***** DATA

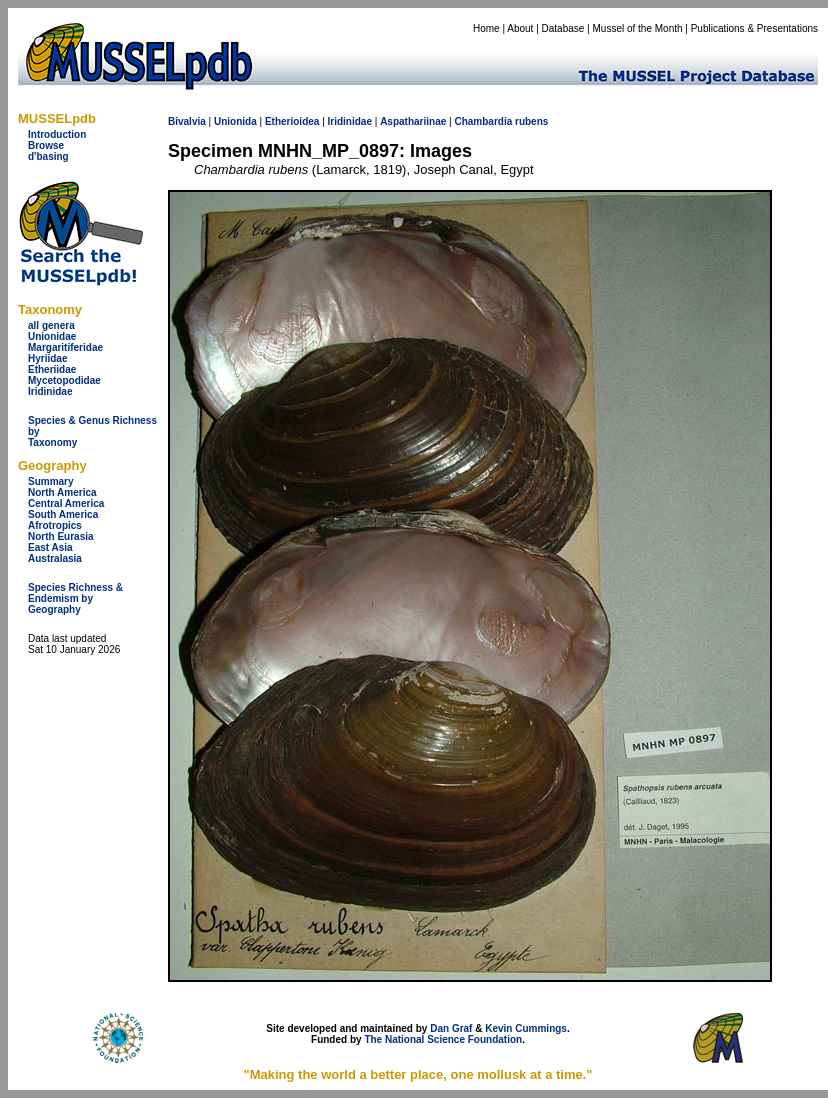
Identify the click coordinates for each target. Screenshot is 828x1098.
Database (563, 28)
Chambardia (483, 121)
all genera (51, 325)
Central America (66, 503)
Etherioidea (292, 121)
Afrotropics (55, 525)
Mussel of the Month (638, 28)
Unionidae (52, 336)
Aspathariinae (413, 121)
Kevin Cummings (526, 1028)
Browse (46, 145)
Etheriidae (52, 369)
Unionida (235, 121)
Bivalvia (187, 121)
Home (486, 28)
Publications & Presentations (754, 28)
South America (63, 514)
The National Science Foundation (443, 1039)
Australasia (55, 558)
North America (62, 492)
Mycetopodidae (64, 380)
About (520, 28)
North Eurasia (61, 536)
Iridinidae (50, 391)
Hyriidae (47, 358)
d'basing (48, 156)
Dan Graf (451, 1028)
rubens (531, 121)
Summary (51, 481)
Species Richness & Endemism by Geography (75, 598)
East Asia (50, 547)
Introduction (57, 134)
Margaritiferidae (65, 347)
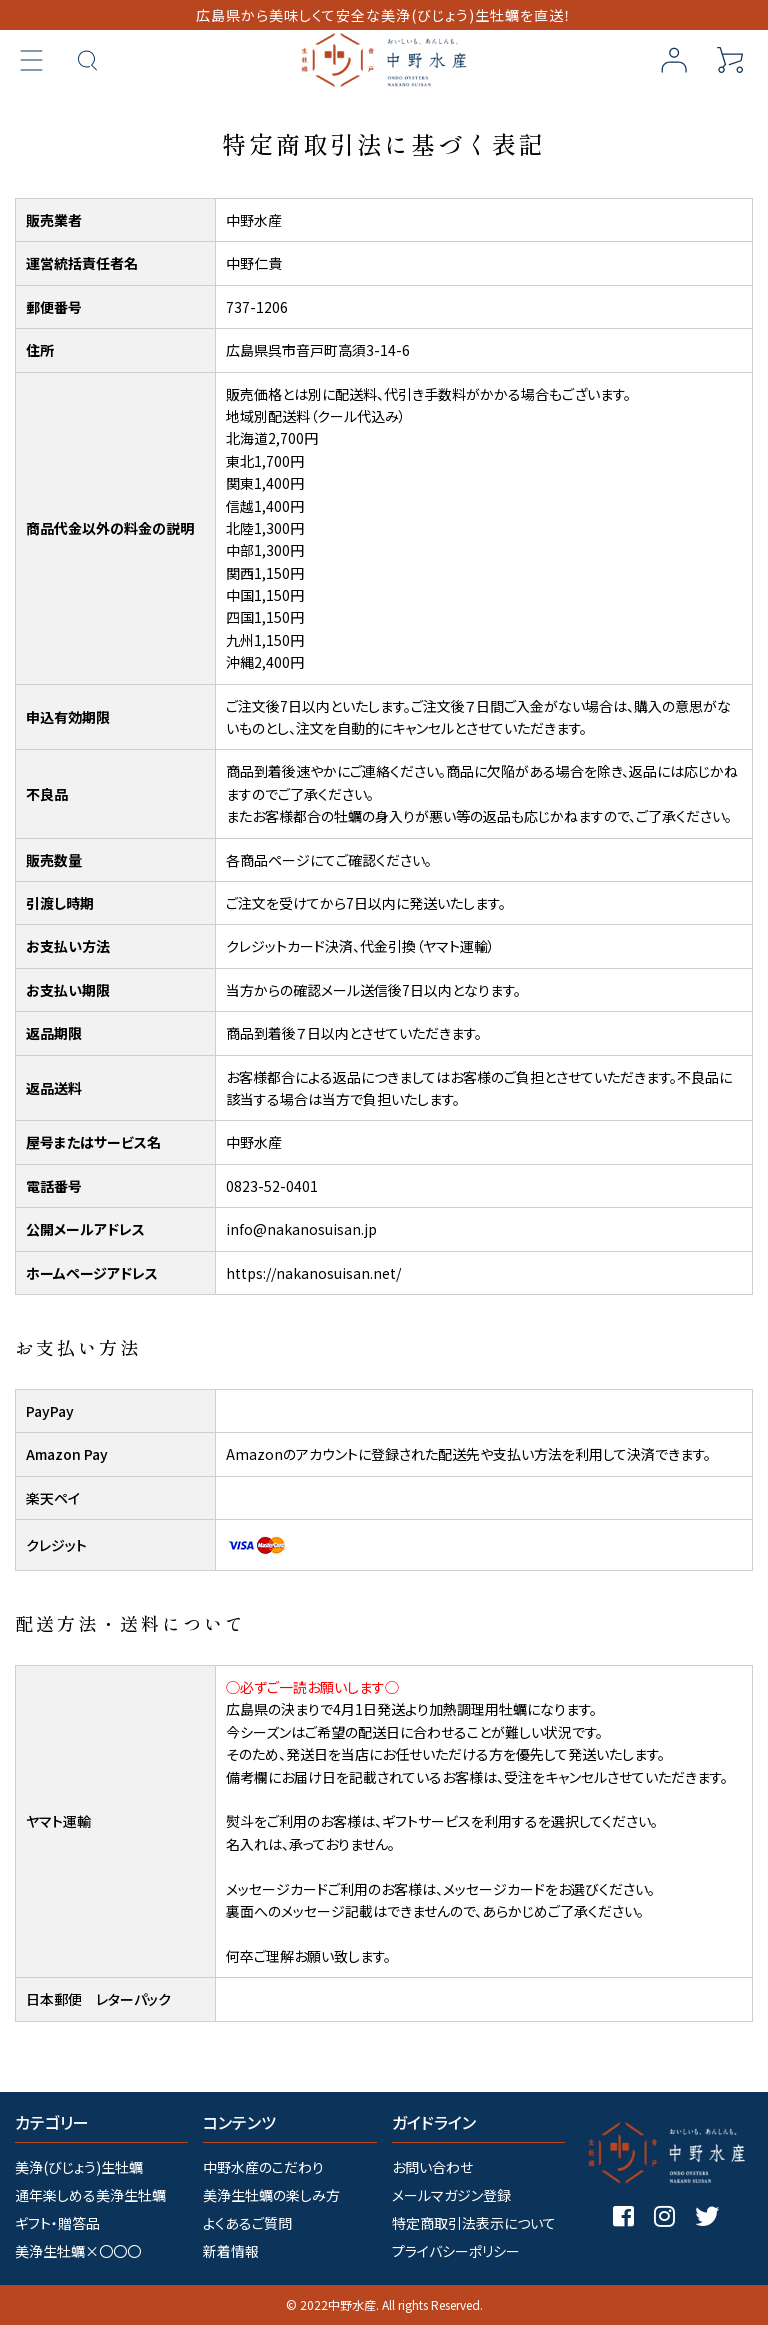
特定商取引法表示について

**********

## WORK ITEM
Write out the records above exactly. Pictures do not belong in the copy.

## REPLY
Identify the click coordinates for each target. Screenshot is 828x1098.
Database (563, 28)
Chambardia (483, 121)
all genera (51, 325)
Central America (66, 503)
Etherioidea (292, 121)
Afrotropics (55, 525)
Mussel of the Month (638, 28)
Unionidae (52, 336)
Aspathariinae (413, 121)
Kevin Cummings (526, 1028)
Browse (46, 145)
Etheriidae (52, 369)
Unionida (235, 121)
Bivalvia (187, 121)
Home (486, 28)
Publications & Presentations (754, 28)
South America (63, 514)
The National Science Foundation (443, 1039)
Australasia (55, 558)
North America (62, 492)
Mycetopodidae (64, 380)
About (520, 28)
North Eurasia (61, 536)
Iridinidae (50, 391)
Hyriidae (47, 358)
d'basing (48, 156)
Dan Graf (451, 1028)
rubens (531, 121)
Summary (51, 481)
Species Richness & Endemism by Geography (75, 598)
East Asia (50, 547)
Introduction (57, 134)
Margaritiferidae (65, 347)
特定商取引法表示について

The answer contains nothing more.